Um projeto de lei protocolado na Câmara Municipal de Uberlândia, em Minas Gerais, promete mudar a vida de muitas pessoas com diabetes na cidade. A proposta quer autorizar o município a distribuir sensores de glicose, pelo Sistema Único de Saúde (SUS), para quem tem indicação médica. No entanto, medida ainda vai passar por discussões até que se chegue em uma possível aprovação.
Quem vai poder receber os sensores de glicose?
O projeto determina que os sensores de glicose sejam distribuídos mediante prescrição médica. Isso quer dizer que só quem tiver indicação clínica e acompanhamento poderá receber o equipamento, o que ajuda a garantir que o dispositivo vá para quem realmente precisa.
A distribuição ficará por conta da Secretaria Municipal de Saúde, que vai organizar a logística, os estoques e os critérios técnicos. Os custos, no entanto, virão do orçamento já previsto para a saúde, com possibilidade de reforço, se necessário.

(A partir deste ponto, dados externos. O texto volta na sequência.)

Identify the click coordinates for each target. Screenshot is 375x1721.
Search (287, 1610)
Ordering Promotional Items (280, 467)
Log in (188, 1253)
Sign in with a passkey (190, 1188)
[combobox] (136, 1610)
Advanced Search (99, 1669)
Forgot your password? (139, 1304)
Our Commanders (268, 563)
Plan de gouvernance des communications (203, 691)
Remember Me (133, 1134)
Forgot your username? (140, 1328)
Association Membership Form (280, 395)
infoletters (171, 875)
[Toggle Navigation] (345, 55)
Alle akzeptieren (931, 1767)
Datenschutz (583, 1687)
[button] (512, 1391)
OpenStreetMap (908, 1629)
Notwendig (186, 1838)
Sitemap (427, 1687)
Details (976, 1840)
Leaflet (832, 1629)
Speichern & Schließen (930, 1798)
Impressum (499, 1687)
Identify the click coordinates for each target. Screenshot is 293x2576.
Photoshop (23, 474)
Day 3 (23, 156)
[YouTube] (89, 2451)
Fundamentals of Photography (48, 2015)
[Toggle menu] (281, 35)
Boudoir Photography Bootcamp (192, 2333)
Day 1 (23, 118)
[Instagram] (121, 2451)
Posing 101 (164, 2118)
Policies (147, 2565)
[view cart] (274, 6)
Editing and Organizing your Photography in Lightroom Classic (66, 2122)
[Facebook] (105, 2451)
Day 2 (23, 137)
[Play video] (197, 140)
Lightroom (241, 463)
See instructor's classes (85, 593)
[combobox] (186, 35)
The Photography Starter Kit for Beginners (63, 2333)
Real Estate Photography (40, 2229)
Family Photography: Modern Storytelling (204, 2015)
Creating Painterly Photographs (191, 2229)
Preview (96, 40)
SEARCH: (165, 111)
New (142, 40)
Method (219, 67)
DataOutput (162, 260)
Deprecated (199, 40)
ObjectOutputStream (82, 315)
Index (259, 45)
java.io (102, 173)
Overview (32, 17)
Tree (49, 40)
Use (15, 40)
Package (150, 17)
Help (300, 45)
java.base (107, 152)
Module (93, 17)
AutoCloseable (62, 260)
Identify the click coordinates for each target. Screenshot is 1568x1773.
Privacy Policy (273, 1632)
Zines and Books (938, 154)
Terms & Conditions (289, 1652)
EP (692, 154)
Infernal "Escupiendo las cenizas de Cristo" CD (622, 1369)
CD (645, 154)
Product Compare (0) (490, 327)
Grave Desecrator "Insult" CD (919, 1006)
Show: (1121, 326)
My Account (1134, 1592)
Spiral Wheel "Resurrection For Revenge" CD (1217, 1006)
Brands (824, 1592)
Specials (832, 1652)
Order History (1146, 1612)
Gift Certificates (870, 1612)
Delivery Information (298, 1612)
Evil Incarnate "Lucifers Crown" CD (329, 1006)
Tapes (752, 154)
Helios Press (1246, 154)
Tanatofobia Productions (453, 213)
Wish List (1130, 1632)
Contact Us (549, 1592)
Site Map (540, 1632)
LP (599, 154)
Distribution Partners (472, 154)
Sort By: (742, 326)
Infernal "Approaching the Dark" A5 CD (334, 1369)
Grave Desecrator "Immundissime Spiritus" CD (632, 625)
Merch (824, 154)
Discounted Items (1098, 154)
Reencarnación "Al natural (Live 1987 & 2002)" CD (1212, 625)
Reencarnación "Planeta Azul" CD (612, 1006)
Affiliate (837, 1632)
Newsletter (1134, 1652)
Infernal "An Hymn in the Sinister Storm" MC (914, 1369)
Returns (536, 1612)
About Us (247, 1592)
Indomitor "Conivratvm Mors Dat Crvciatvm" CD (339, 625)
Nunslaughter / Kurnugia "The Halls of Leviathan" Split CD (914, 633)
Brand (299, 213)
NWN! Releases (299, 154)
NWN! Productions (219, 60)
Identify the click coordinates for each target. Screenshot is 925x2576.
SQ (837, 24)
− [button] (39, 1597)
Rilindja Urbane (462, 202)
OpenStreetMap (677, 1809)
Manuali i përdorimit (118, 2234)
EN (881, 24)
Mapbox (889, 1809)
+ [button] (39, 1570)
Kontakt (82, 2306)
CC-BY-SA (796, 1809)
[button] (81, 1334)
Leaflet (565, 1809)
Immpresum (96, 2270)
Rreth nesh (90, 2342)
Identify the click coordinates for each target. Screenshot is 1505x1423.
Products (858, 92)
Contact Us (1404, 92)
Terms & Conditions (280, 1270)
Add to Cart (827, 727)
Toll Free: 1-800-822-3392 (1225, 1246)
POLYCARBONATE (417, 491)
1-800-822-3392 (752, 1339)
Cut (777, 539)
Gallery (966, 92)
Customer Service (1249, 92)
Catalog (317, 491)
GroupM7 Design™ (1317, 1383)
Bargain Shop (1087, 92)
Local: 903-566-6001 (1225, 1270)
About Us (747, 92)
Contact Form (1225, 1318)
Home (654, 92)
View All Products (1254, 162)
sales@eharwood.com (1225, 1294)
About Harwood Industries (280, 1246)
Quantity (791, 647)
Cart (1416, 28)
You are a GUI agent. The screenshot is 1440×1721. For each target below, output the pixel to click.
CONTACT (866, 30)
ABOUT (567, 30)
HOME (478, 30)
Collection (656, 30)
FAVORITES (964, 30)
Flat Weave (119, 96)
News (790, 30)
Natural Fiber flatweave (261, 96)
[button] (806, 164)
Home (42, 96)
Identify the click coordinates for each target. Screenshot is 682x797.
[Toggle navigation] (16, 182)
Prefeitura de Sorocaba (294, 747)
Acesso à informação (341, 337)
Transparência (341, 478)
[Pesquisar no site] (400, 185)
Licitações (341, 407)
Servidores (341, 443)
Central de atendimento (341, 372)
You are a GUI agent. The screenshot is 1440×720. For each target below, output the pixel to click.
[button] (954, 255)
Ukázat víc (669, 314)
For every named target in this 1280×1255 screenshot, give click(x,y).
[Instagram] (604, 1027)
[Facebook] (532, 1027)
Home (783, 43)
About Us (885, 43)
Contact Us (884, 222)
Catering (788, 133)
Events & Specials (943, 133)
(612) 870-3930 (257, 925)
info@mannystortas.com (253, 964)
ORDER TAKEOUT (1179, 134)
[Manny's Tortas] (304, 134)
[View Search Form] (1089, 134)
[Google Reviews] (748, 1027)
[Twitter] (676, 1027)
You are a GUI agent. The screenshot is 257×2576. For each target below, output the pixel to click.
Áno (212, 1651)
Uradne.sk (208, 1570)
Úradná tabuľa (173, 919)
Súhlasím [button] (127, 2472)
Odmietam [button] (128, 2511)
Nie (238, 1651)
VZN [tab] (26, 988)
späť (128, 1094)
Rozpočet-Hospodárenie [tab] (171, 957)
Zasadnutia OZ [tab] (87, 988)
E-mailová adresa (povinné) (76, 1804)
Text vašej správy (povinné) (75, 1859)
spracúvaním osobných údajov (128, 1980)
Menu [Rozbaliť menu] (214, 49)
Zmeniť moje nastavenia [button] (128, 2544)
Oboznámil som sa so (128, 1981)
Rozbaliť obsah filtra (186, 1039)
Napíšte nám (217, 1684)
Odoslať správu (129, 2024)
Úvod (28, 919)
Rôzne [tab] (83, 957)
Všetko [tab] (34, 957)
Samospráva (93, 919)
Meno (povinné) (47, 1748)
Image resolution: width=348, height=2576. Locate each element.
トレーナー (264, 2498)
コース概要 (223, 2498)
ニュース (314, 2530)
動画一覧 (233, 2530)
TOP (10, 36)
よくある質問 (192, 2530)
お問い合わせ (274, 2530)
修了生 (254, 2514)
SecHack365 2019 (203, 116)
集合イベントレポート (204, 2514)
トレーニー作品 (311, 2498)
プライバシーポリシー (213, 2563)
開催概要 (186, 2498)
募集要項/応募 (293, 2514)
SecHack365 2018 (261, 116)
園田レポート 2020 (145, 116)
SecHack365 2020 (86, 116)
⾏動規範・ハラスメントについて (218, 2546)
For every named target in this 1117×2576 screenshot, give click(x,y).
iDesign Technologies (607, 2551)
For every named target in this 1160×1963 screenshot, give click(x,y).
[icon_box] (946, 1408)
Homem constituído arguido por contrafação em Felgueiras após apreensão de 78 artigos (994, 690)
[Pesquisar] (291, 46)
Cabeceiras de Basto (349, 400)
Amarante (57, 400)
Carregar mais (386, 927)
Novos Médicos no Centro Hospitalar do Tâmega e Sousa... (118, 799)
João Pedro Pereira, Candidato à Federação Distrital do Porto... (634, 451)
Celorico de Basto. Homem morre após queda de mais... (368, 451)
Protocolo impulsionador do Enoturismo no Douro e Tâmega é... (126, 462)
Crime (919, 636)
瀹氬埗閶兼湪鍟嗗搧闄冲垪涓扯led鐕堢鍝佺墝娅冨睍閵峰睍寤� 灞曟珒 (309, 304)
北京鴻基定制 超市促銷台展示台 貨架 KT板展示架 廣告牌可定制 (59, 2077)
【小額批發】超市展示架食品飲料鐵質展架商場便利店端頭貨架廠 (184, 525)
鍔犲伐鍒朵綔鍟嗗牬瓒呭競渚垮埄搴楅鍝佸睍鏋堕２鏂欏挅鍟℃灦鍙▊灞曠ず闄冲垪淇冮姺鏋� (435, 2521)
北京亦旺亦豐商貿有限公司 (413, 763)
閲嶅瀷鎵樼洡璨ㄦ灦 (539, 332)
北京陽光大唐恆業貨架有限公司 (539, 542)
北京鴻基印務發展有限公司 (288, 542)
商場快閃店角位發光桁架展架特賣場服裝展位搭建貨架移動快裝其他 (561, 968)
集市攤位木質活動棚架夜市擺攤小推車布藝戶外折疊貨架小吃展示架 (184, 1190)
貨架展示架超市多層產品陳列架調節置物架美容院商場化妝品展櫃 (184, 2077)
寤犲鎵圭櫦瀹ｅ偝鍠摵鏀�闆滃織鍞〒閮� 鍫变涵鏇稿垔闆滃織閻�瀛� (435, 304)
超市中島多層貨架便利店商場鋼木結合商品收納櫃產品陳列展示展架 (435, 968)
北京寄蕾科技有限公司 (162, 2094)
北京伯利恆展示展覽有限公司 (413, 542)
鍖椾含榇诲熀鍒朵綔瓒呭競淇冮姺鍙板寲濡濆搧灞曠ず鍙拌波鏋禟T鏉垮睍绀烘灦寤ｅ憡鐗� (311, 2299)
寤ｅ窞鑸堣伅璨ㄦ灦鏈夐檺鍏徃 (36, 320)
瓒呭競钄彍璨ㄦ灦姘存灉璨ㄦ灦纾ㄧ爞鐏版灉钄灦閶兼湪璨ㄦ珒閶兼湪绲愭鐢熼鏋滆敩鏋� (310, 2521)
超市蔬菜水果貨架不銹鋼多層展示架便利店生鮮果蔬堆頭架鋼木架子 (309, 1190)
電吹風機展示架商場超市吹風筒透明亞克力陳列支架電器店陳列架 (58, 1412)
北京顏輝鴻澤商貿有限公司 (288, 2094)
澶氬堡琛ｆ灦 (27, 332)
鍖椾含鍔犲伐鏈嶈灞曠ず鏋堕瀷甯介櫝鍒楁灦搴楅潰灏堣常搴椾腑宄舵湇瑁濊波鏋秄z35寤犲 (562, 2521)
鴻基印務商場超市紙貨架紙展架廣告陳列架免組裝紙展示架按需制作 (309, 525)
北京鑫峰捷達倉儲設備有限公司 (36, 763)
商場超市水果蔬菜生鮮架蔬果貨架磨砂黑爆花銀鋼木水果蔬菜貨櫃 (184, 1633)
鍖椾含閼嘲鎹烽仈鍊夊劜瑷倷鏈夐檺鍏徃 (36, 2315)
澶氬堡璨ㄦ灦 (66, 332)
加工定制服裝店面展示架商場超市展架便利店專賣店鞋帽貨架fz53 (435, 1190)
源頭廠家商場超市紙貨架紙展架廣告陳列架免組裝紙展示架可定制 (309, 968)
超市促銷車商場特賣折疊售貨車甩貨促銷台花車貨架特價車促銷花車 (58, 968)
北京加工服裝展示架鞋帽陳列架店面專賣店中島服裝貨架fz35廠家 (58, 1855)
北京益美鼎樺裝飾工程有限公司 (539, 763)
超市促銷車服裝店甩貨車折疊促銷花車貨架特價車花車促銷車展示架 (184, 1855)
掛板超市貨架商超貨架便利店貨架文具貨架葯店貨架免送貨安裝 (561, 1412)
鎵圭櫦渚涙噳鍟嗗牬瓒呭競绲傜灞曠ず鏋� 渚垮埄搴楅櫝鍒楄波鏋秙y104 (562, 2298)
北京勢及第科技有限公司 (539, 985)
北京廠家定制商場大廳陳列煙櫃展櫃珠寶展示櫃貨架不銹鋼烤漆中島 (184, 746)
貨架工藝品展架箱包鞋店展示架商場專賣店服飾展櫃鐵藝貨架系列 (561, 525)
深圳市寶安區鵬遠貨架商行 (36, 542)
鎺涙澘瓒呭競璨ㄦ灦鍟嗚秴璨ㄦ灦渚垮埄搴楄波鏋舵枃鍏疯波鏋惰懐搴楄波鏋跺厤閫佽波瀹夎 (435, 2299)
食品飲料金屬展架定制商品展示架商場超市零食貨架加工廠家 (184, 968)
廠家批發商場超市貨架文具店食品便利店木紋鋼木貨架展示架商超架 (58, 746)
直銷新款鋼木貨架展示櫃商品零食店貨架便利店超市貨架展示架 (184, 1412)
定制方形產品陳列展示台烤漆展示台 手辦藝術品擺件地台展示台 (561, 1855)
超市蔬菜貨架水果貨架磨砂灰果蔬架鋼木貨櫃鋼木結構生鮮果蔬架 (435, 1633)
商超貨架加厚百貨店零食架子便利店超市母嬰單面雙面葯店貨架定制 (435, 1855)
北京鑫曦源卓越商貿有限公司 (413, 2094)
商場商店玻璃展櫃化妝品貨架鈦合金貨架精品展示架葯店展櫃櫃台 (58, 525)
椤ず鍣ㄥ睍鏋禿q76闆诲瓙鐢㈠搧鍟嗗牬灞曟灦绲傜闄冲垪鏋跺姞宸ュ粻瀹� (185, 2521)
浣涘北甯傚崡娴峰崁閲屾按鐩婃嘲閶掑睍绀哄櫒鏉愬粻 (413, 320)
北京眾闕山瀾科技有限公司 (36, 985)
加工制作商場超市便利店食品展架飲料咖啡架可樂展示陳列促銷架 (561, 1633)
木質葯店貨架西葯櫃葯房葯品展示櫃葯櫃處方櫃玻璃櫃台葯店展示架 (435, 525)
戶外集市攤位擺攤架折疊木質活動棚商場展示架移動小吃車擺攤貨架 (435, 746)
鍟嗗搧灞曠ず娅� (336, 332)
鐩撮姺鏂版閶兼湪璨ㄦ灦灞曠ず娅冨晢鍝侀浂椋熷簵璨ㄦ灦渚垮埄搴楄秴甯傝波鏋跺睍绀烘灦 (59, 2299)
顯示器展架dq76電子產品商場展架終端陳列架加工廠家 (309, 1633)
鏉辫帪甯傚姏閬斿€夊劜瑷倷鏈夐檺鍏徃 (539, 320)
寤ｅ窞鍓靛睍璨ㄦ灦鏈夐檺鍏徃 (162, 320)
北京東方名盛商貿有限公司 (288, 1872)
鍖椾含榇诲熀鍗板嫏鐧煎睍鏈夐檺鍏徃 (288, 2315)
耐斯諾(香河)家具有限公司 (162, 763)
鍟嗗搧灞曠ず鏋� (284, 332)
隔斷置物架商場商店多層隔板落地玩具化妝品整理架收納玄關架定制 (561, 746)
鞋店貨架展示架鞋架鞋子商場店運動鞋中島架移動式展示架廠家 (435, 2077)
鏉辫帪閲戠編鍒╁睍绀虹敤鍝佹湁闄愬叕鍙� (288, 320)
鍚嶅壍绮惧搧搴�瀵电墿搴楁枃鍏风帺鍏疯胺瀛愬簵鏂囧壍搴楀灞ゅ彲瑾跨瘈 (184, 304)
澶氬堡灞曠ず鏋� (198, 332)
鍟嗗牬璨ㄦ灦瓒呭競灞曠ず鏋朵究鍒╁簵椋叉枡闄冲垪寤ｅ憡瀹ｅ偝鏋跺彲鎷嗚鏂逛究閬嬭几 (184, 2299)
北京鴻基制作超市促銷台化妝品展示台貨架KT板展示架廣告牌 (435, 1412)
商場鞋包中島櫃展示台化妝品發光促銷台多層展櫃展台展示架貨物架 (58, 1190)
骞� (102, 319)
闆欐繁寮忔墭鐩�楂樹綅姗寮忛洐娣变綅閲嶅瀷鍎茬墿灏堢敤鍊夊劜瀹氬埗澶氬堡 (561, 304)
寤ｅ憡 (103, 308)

Tramitação na Câmara começa agora
A proposta ainda precisa passar pelas comissões internas da Câmara Municipal, onde será debatida em detalhes. Depois disso, segue para votação em plenário. Se for aprovada, a nova lei entra em vigor 60 dias após a publicação oficial.
Outros municípios mineiros, como Juiz de Fora, na Zona da Mata, já aprovaram leis semelhantes e os resultados são positivos.
Sensores de glicose: controle na palma da mão
Atualmente, o controle da glicemia ainda depende, na maioria dos casos, do uso de fitas e furinhos diários nos dedos. Com o sensor digital, esse cenário muda completamente. O dispositivo fica colado na pele e monitora, principalmente, os níveis de glicose no sangue. As informações chegam direto no celular da pessoa, que vê a glicemia atual, o histórico das últimas 8 horas e até uma seta que indica se o açúcar está subindo ou caindo.
Para quem tem diabetes tipo 1 ou tipo 2 e usa insulina, esse tipo de monitoramento pode evitar episódios perigosos de hipoglicemia ou hiperglicemia. E o mais importante: estudos já comprovaram que o uso do sensor ajuda a reduzir a temida hemoglobina glicada (HbA1c), que é o principal marcador de controle do diabetes.
Impacto direto na vida das famílias
Quem convive com o diabetes sabe que controlar a glicemia diariamente não é tarefa fácil. Exige atenção constante, disciplina e, muitas vezes, um custo que nem todo mundo pode bancar. Atualmente, o SUS ainda não oferece os sensores de forma ampla, mas eles representam uma verdadeira revolução no cuidado com a diabetes.
Além de melhorar os números de saúde, eles também trazem mais tranquilidade para as famílias, especialmente de crianças e idosos com diabetes. Muitos pais, por exemplo, passam a acompanhar os dados da glicose dos filhos pelo celular, mesmo à distância, o que ajuda a evitar sustos.